Local and state officials gathered before a standing-room-only crowd in the Rodanthe-Waves-Salvo Community Building to speak about the significance of the concrete bridge over the breach of Pea Island by Hurricane Irene in 2011.
And they remarked on the even more significant namesake of the span–the first African-American keeper of a U.S. Life-Saving Service station more than a century ago. Etheridge was born a slave in 1842 and served in the Civil War for the Union Army at a key battle outside Richmond.
He then returned home to Dare County and eventually ascended to keeper of the Pea Island Life-Saving Station, crewed by an all African-American unit that was credited with saving countless lives, that once stood not far from the bridge that now carries his name.
“It’s fitting that, even though it’s been more than a century since his most heroic moment, Capt.
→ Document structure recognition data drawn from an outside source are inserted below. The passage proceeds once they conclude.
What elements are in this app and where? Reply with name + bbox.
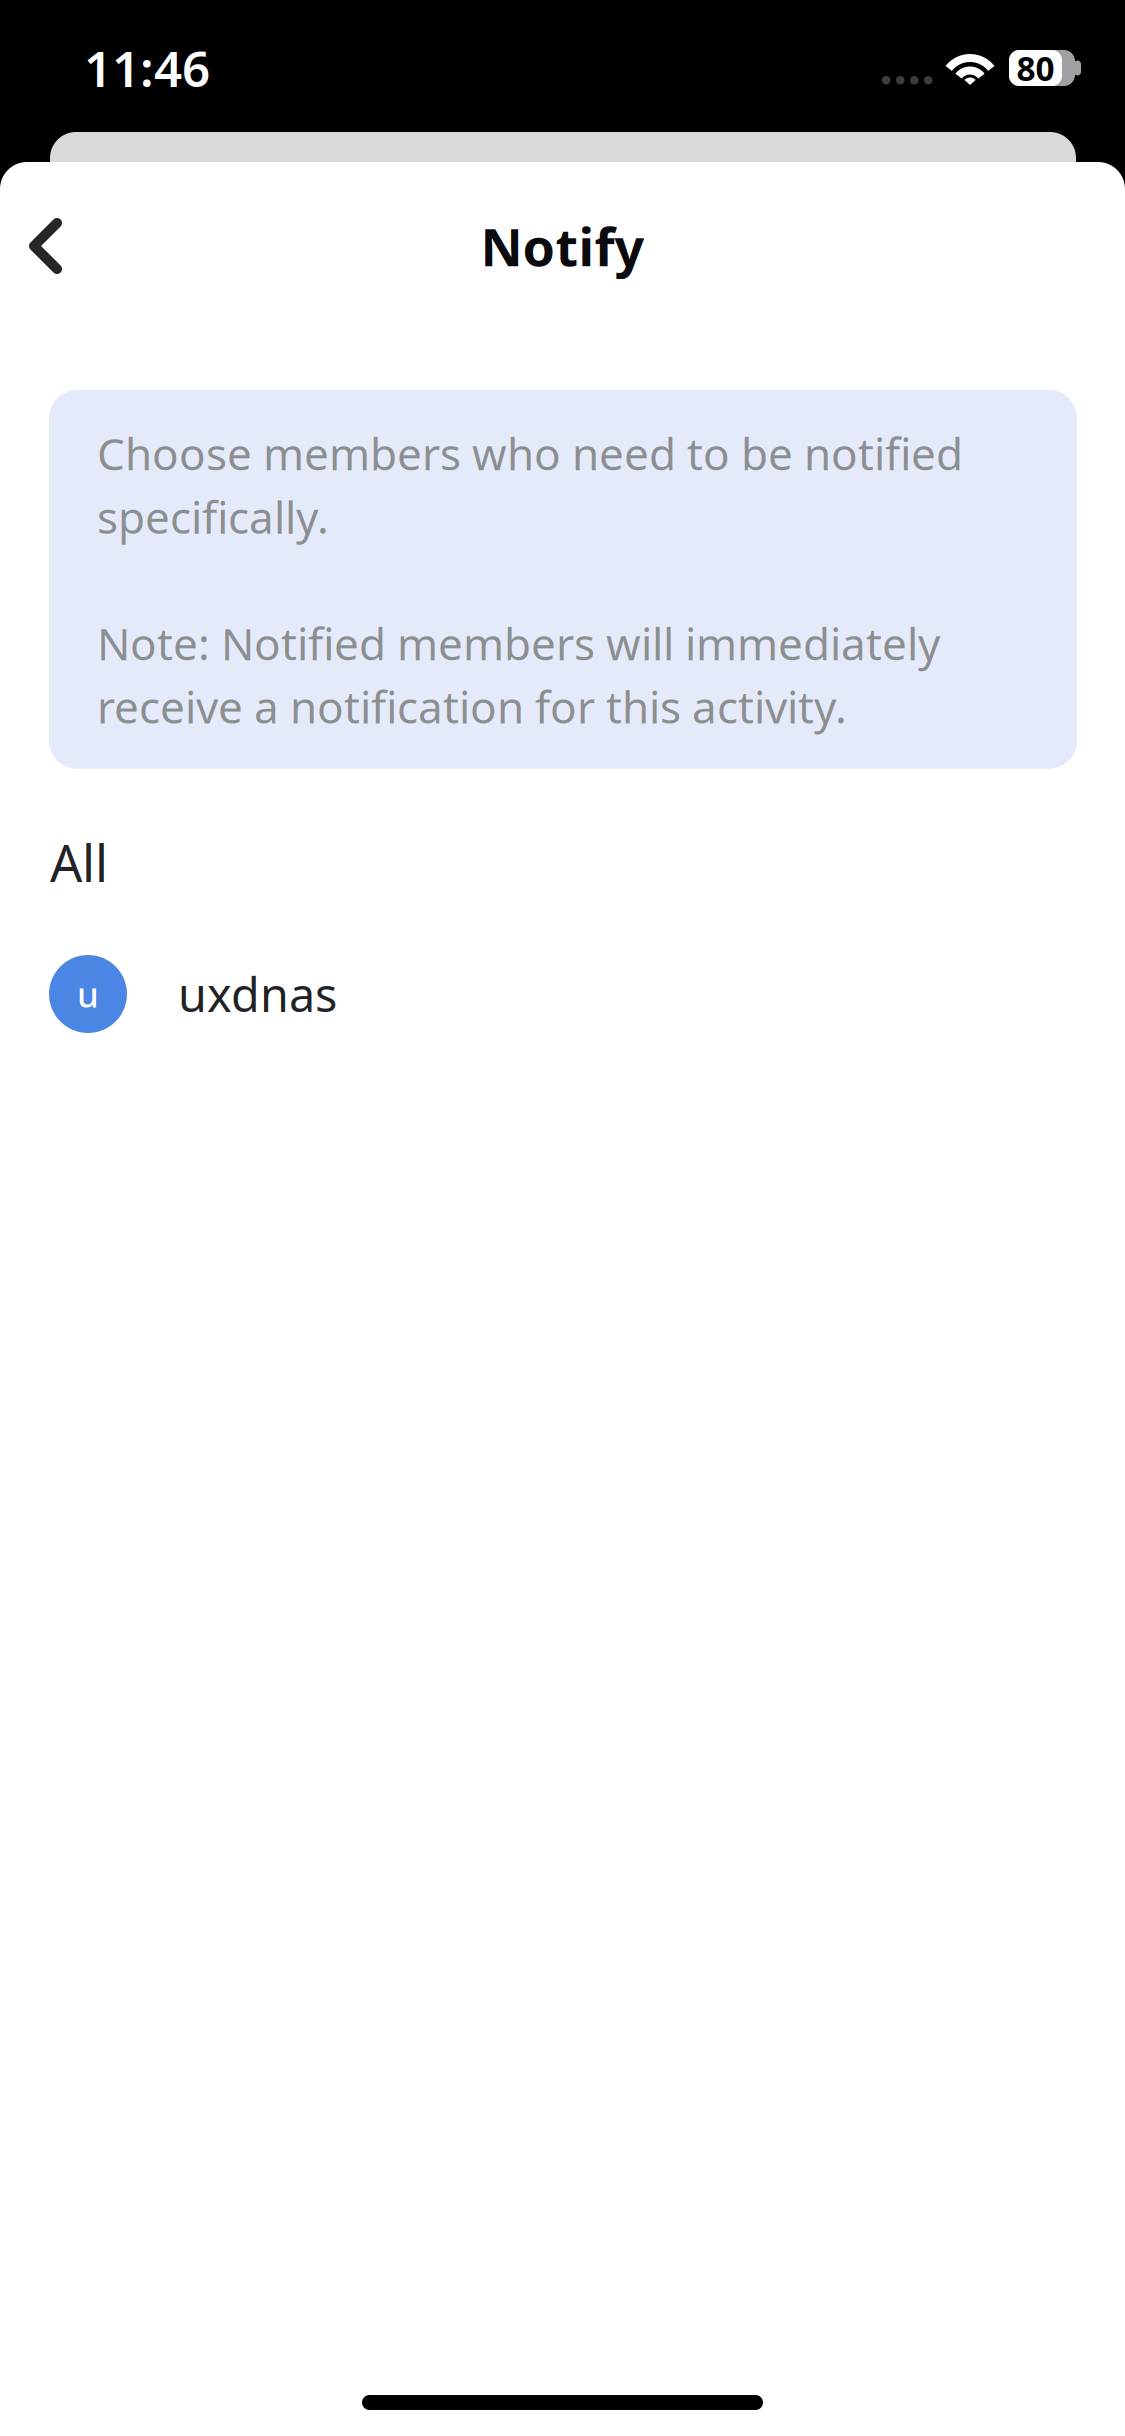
staticText: Note: Notified members will immediately … xyxy=(97,614,940,736)
staticText: 11:46 xyxy=(84,35,210,100)
button[interactable]: Back xyxy=(0,162,91,330)
staticText: 80 xyxy=(1016,46,1054,90)
staticText: Choose members who need to be notified s… xyxy=(97,424,963,546)
staticText: All xyxy=(50,829,108,896)
staticText: uxdnas xyxy=(178,963,337,1025)
button[interactable]: u xyxy=(0,944,1125,1044)
staticText: u xyxy=(77,971,99,1017)
staticText: Notify xyxy=(480,212,644,281)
Richard Etheridge will continue to play a role in keeping people safe along this stretch of coastline,” said N.C. Transportation Secretary Jim Trogdon.
The U.S. Coast Guard posthumously awarded Etheridge and his crew the Gold Lifesaving Medal for the heroic rescue of those on board the E.S. Newman during a hurricane in 1896. A Coast Guard cutter is also named in Etheridge’s honor.
The Pea Island Preservation Society presented their “Freedmen, Surfmen and Heroes,” which has been performed for Dare County school students and other groups chronicling Etheridge’s life story.
Part of the presentation retold the story of the Newman rescue, and interpreters James Charlet and Linda Malloy brought the story of the heroic efforts of Etheridge and the surfmen in his charge to life.
The bridge, formerly known as the Pea Island Interim Bridge, was completed last year to replace a temporary metal bridge built and open to traffic just six weeks after Hurricane Irene’s sound side storm surge sliced through Pea Island.
The Atlantic Ocean and Pamlico Sound were connected by a 200-yard-wide, 6- to 8-foot deep channel one month later, but the cut has since naturally healed itself, just like New Inlet did decades ago just to the south.
“Thank you to the family members for lending us that name,” said Dare County Manager Bobby Outten. “And thank you, NCDOT, for putting that bridge in for us.”
Efforts to name the bridge for Etheridge were first spearheaded by former state transportation board member Malcolm Fearing of Manteo, then got a huge boost from a group of Kitty Hawk elementary school students who embarked on a letter-writing campaign.
“I can’t think of a more appropriate way to honor Black History Month than to name this bridge the Capt. Richard Etheridge Bridge,” said Dare County Board of Commissioners Chairman Robert Woodard. “I hope every Outer Banks resident that crosses this bridge thinks about his legacy and shares his story with everyone in their vehicle.”